Saved entries
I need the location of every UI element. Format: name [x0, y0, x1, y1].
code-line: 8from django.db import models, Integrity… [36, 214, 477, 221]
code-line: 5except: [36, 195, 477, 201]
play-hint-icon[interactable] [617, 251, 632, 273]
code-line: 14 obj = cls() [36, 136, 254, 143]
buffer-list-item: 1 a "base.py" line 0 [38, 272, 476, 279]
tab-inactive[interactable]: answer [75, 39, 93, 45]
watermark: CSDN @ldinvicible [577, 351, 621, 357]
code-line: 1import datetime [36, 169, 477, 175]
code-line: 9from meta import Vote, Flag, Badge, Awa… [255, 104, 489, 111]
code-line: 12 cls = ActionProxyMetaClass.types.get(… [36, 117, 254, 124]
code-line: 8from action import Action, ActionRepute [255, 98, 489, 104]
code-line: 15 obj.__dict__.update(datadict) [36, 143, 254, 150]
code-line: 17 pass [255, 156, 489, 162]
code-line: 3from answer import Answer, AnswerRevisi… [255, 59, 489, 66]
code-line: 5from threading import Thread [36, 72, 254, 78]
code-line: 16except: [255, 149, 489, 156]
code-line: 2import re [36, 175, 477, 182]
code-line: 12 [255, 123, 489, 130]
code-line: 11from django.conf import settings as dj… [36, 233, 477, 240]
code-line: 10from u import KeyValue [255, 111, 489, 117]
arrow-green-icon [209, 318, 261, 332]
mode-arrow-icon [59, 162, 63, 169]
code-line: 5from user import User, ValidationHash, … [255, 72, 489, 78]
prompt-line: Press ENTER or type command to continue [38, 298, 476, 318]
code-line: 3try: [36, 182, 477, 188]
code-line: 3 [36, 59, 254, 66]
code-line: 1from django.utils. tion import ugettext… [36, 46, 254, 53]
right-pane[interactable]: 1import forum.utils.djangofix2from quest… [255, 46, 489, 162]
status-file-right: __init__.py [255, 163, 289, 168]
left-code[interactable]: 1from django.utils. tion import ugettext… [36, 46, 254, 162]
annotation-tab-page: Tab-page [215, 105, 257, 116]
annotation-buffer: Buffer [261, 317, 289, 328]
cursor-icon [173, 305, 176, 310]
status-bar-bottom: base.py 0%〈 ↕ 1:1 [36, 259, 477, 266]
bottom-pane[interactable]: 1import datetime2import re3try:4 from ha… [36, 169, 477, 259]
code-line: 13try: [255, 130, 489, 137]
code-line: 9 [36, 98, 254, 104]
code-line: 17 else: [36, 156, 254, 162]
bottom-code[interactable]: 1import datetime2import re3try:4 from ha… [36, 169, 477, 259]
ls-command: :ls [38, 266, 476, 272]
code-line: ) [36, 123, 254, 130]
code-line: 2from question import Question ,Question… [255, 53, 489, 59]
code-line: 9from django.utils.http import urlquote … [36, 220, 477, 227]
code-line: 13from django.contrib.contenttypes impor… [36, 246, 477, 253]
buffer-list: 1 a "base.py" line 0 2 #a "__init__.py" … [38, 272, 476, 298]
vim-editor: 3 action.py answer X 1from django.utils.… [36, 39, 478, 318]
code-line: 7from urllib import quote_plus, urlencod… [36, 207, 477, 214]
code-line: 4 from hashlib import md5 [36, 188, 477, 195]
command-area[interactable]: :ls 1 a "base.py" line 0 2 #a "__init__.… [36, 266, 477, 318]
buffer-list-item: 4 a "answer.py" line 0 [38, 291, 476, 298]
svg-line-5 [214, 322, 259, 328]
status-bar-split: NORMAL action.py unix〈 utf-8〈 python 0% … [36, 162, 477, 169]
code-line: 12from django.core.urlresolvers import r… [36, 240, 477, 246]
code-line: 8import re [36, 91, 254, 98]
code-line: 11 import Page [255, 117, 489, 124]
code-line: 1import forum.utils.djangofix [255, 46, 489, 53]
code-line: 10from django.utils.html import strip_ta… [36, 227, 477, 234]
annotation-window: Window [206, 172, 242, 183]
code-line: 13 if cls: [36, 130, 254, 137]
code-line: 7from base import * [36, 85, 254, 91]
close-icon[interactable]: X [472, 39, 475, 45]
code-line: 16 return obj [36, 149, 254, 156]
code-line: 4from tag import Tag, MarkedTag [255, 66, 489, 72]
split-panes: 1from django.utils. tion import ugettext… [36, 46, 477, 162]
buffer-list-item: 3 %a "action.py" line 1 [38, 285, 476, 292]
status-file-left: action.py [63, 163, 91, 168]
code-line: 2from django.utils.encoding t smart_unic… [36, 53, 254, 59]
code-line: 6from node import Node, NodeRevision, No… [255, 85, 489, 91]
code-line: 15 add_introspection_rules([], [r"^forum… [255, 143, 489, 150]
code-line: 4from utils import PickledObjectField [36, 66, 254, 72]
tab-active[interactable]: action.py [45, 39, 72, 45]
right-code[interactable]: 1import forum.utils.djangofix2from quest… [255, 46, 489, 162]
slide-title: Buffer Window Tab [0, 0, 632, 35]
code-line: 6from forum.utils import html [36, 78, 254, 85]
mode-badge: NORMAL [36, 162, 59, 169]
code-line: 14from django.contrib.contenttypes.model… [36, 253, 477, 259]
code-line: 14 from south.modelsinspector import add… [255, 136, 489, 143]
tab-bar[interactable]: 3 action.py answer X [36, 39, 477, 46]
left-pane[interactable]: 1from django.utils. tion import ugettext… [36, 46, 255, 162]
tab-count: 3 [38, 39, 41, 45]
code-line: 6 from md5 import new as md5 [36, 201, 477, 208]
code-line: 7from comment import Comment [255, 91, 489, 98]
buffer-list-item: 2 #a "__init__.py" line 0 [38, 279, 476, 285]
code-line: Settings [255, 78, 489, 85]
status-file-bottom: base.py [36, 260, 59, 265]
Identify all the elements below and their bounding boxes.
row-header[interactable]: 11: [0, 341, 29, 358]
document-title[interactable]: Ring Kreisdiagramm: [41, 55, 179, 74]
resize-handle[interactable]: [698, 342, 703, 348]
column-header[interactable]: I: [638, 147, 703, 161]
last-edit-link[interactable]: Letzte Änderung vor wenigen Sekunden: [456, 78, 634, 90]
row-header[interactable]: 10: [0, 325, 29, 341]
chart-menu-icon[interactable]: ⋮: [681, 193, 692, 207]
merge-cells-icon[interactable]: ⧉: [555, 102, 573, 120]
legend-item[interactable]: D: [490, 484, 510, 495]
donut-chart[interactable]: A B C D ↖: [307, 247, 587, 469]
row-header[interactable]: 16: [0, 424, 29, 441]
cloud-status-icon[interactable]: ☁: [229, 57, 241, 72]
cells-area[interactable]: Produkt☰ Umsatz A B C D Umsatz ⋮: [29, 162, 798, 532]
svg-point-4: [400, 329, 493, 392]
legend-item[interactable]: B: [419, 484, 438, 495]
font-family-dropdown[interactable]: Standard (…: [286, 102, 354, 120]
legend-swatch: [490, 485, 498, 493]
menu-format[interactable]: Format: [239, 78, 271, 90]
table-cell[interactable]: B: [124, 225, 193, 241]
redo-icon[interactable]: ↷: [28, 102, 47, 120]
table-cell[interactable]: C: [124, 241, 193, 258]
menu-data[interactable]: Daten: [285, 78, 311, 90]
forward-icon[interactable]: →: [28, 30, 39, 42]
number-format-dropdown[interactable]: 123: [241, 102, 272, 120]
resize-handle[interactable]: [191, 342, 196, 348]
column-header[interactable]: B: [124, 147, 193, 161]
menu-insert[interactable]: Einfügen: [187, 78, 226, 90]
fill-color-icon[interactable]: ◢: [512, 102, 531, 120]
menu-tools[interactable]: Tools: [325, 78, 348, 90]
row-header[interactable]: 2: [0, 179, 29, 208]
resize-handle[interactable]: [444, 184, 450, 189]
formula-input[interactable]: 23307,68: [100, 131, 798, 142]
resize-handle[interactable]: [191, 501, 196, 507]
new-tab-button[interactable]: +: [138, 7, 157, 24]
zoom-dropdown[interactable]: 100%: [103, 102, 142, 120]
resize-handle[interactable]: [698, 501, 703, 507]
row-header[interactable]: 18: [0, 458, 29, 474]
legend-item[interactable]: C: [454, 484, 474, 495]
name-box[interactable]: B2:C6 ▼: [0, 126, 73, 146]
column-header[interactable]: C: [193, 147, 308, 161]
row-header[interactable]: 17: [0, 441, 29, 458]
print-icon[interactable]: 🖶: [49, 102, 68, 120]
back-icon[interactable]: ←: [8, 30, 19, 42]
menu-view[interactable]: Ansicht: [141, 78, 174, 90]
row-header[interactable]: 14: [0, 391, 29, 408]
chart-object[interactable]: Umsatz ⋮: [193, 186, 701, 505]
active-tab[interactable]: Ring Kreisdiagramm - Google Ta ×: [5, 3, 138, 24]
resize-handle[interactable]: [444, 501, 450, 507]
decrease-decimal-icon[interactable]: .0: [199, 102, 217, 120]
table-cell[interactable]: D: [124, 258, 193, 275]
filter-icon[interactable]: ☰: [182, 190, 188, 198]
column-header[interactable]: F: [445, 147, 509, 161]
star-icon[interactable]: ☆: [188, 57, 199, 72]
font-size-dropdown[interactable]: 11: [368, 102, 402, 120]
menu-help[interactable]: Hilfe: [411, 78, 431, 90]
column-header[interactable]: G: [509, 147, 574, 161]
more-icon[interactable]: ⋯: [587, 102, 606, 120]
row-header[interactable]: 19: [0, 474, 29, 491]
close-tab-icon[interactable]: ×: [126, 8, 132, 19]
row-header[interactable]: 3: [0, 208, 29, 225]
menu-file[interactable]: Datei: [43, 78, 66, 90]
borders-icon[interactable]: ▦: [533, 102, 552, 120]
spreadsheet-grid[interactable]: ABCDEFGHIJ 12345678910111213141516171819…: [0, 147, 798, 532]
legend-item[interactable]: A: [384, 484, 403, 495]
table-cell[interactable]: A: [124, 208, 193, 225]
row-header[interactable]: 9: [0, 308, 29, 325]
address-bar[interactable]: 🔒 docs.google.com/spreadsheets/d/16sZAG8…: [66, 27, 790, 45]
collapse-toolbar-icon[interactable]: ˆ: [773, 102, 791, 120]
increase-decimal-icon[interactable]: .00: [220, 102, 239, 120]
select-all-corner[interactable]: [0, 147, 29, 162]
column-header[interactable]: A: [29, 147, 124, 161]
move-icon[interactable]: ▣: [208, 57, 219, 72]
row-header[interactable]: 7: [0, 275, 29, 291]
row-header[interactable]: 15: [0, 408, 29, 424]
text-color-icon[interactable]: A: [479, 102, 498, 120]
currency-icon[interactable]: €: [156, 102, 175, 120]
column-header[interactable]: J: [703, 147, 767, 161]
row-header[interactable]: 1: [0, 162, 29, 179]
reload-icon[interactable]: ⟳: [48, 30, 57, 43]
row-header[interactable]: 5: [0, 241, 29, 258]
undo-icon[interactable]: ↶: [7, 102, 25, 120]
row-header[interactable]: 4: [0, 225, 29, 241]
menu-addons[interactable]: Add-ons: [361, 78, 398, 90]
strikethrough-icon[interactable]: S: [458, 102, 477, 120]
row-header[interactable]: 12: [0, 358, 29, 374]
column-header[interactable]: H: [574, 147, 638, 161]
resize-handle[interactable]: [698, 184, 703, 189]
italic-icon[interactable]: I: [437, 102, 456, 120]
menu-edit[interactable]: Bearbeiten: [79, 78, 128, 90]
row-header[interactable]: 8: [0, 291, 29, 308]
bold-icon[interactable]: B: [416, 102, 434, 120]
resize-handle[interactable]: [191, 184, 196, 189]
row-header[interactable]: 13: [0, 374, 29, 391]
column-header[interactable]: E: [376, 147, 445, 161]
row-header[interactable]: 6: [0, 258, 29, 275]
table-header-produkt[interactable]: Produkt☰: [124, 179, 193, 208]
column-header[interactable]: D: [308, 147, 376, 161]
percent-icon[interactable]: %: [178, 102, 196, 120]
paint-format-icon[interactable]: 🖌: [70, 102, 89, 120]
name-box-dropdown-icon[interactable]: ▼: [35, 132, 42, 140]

◆ **Task details**: Locate the word "ugettext" in the records above, and return each line that has it.

◆ **Task solution**:
code-line: 1from django.utils. tion import ugettext… [36, 46, 254, 53]
left-code[interactable]: 1from django.utils. tion import ugettext… [36, 46, 254, 162]
split-panes: 1from django.utils. tion import ugettext… [36, 46, 477, 162]
left-pane[interactable]: 1from django.utils. tion import ugettext… [36, 46, 255, 162]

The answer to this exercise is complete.